PCCPs describe changes that a company plans to make post-market to “how the modifications will be assessed,” the FDA wrote in the guidance.
Eric Henry, senior quality systems and compliance advisor in the FDA and Life Sciences practices of at King & Spalding, outlined the three components of a PCCP in their report.
First, there is the modification list, which is an itemized list of each individual proposed modification, a rationale behind the change and potential labeling changes caused by the modification.
Secondly, the PCCP must include the modification protocol, which should detail how the data from the proposed modification will be collected, stored and used; how the ML software will be retrained; the updated procedures associated and how the performance of the updated device will be evaluated.
Finally, there’s the impact assessment, which the King & Spalding report authors say is “unclear,” due to its ambiguous relationship with a Benefit-Risk Determination, a required report under safety risk management.
The five pieces of the impact assessment include: comparison of the device before and after modification, discussion of benefits and risks of each modification, discussion of how the modifications are necessary to the safety and effectiveness of the device, how the modifications affect each other, and the holistic impact of the modifications on the device.
The Road Ahead: Potential Challenges And Opportunities
Predicting which changes will be needed post-market will be a challenge for companies, but that isn’t new.
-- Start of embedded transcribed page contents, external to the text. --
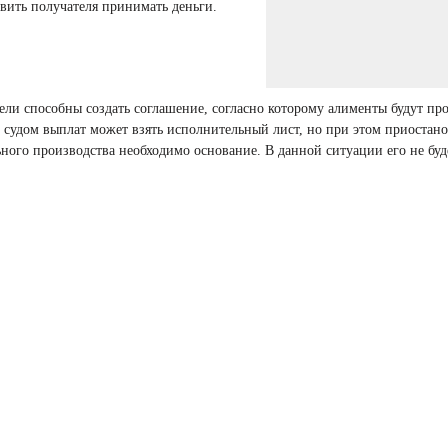
авить получателя принимать деньги.
тели способны создать соглашение, согласно которому алименты будут пр
 судом выплат может взять исполнительный лист, но при этом приостан
ного производства необходимо основание. В данной ситуации его не буд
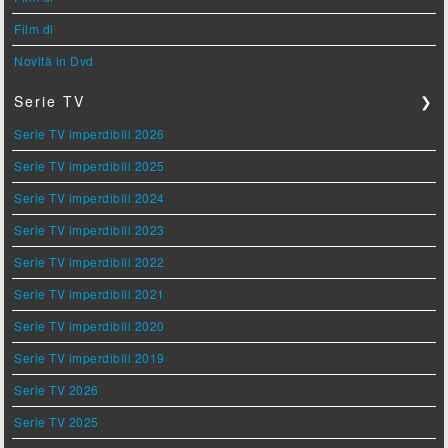
Film di
Novità in Dvd
Serie TV
❯
Serie TV imperdibili 2026
Serie TV imperdibili 2025
Serie TV imperdibili 2024
Serie TV imperdibili 2023
Serie TV imperdibili 2022
Serie TV imperdibili 2021
Serie TV imperdibili 2020
Serie TV imperdibili 2019
Serie TV 2026
Serie TV 2025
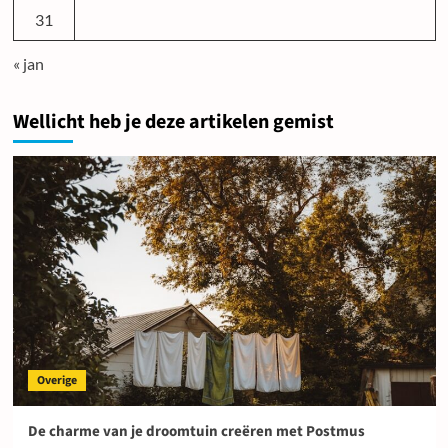
31
« jan
Wellicht heb je deze artikelen gemist
Overige
De charme van je droomtuin creëren met Postmus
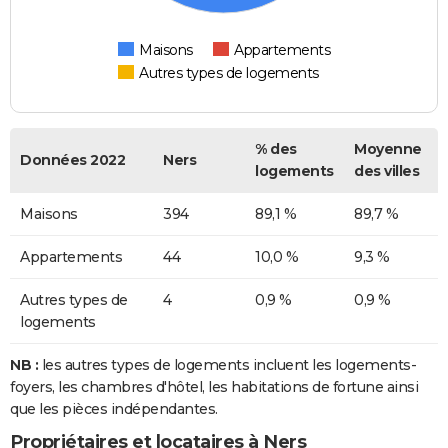
Maisons
Appartements
Autres types de logements
% des
Moyenne
Données 2022
Ners
logements
des villes
Maisons
394
89,1 %
89,7 %
Appartements
44
10,0 %
9,3 %
Autres types de
4
0,9 %
0,9 %
logements
NB :
les autres types de logements incluent les logements-
foyers, les chambres d'hôtel, les habitations de fortune ainsi
que les pièces indépendantes.
Propriétaires et locataires à Ners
Gaskin pointed out the diverse expertise needed to determine what the modifications will be and the data necessary to support them.
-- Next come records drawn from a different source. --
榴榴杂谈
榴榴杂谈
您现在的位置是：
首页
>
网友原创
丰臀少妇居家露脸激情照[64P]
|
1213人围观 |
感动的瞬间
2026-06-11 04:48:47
However, with the agency’s Q-submission program, companies can go to the agency earlier in the process and “[reduce] some of that uncertainty,” Gaskin said.
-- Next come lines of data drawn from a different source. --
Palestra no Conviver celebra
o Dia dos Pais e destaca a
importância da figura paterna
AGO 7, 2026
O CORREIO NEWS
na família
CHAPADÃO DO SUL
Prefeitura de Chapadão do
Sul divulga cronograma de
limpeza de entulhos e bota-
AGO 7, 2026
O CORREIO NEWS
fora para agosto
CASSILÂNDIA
They can also get a sense for what the FDA “might consider very minor changes that don't even require PCCP,” she explained.
Still, there’s a tension between wanting to create a comprehensive PCCP to increase the speed of post-market changes—with the desire to hit the market quickly.
“It’s going to be a balancing act,” Gaskin said.
Clarification Still Needed
No guidance is perfect, and Henry and his colleagues are still concerned about some of the uncertainties in the draft, including the FDA’s stance on adaptive learning.
“It may be that FDA intends to be support of adaptive learning within the context of the PCCP Draft Guidance,” they write, but also “encourage firms… to review the PCCP Draft Guidance carefully and consider submitting comments to FDA seeking clarity regarding the use of adaptive learning.”
Comments are open under the docket No. FDA-2022-D-2628 by 3 June.
Regardless, the “the FDA’s draft guidance constitutes [one of the] the most rigorous treatment of regulating AI/ML-enabled medical devices globally,” Henry and his colleagues wrote.
“Overall, I've heard positive feedback. I think most people are excited about the potential… to be able to implement innovations much more quickly,” Gaskin said.